Birçok Avrupa ülkesinde şehirler benzer yapıdaki evler, düzenli sokaklar, tren hatları, bisiklet yolları, parklar vb’ den oluşur. Modern şehirler noktasında Avrupa’nın hakkını yiyemeyiz fakat birbirinin benzeri şehirlerinde eksik olan unsur bence ruhtur (şehrin kimliği )

Ülkemizde; coğrafi zorunluluklar, farklı kültürlerin iç içe geçmiş durumları, alışkanlıklar, gelenek ve görenekler gibi birçok unsur neticesinde İzmir ile Van, Mersin ile Sinop farklı şehir kimlikleri ile karşımıza çıkar. Bizi biz yapan kader ve tasada birlikteliğimizin haricinde şehir kimliklerinin farklılığı kültürümüze de renk katar. 

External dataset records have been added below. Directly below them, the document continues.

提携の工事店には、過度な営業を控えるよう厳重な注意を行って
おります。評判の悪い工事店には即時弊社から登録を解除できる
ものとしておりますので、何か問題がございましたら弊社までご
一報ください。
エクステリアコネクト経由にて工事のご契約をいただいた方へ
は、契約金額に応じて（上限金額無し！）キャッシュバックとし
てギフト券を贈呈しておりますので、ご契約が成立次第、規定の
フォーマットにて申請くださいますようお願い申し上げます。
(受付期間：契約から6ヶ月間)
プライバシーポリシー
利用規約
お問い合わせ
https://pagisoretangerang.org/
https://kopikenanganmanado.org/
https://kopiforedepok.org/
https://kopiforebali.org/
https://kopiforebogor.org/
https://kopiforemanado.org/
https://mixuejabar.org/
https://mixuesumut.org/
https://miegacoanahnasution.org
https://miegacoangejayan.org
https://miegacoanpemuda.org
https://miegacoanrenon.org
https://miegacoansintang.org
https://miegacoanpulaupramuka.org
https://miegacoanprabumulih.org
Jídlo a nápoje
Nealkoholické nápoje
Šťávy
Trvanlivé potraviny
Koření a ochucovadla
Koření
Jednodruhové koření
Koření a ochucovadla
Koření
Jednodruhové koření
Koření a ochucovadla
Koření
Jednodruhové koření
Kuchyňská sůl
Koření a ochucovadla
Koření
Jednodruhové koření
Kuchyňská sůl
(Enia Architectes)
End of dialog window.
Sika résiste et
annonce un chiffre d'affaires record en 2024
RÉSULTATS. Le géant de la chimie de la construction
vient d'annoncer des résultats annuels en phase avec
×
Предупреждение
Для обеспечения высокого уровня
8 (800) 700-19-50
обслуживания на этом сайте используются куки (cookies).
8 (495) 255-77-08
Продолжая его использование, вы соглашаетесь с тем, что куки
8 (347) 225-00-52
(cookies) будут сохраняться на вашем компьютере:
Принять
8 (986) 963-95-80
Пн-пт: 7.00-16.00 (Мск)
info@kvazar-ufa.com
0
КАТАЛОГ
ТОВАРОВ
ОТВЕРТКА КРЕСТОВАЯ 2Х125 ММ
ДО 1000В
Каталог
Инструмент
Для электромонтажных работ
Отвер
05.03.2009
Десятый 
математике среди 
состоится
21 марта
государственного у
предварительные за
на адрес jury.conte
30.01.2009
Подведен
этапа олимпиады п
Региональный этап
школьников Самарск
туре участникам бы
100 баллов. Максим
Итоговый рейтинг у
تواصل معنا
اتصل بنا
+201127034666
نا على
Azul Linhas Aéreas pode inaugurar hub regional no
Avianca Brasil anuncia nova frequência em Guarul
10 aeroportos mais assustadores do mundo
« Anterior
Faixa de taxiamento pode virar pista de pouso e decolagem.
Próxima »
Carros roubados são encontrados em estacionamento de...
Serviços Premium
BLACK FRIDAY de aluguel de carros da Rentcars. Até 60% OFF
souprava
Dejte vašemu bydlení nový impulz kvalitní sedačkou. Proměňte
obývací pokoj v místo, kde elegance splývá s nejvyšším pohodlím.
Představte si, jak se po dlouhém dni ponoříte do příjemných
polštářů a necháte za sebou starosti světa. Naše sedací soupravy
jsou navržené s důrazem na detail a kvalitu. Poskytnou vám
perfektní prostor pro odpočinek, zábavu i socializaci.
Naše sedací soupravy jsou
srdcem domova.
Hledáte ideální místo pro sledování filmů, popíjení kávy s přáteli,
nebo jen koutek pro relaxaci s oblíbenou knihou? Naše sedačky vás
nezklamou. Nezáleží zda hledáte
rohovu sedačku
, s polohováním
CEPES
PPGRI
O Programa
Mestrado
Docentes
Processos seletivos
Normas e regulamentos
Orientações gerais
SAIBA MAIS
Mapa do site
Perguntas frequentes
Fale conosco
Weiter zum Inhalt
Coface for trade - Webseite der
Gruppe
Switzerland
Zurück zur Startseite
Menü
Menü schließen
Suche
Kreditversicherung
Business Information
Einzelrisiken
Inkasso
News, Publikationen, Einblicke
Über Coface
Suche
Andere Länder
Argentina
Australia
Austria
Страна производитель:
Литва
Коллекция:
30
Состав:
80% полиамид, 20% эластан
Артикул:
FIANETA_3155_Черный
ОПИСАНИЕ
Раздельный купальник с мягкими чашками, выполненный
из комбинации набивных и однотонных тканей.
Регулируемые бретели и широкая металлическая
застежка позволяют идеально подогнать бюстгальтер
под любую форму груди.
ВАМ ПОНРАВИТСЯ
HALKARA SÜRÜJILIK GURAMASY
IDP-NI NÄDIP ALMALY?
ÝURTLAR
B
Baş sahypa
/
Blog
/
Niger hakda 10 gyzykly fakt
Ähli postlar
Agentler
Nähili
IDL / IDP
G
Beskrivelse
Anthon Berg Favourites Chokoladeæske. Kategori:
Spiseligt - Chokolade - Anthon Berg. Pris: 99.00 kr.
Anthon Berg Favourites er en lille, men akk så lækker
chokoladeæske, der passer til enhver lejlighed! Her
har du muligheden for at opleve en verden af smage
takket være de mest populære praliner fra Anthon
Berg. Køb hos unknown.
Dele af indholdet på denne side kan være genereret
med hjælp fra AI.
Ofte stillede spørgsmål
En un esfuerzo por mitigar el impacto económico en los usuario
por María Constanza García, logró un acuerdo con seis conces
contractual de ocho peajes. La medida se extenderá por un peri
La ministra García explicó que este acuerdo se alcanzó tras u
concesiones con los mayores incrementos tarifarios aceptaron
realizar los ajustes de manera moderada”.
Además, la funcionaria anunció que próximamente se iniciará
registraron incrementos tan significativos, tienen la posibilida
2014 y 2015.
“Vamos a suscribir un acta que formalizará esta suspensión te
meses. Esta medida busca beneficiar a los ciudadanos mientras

Farklı şehir kimliklerinin korunmasına özen göstermek gerekir. Mimari geleneklere, şehrin manevi unsurlarına, kültür ve medeniyet sembollerimizin gelecek nesillere aktarılmasına dikkat etmek, şehirlerin genetik kodlarının aktarımı olduğu için mühim bir meseledir.

Şehirlerimizdeki mimari unsurlar;

Nüfusuna oranlandığında yüz ölçümü olarak küçük bir alanda kurulmuş bir şehirde; trafikte, okullarda, sokaklarda ve yollarda yoğunlukların görülmesi beklenen bir durumdur. 

Beton, cam ve metal arasına sıkıştırdığımız genellikle devasa büyüklükteki binalardan oluşan şehirde insan maviye ve yeşile hasret kalmanın yanında huzura, dinginliğe ve sakinliğe de özlem duyar. 

Huzurlu mekanlar ve dingin sokaklar ancak özünü yitirmemiş mimari eserlerle mümkündür. 

Kültür ve medeniyetimizin izlerini taşıyan, kimliği olan bir şehir istiyorsak; 

Yatay mimarinin dikkate alındığı, yeşilin ve doğanın şehrin geneline hâkim olduğu, kültür ve medeniyetimize ait izlerin mimarisine yansıdığı daha geniş alanlara kurulan şehirler inşa edilmelidir. 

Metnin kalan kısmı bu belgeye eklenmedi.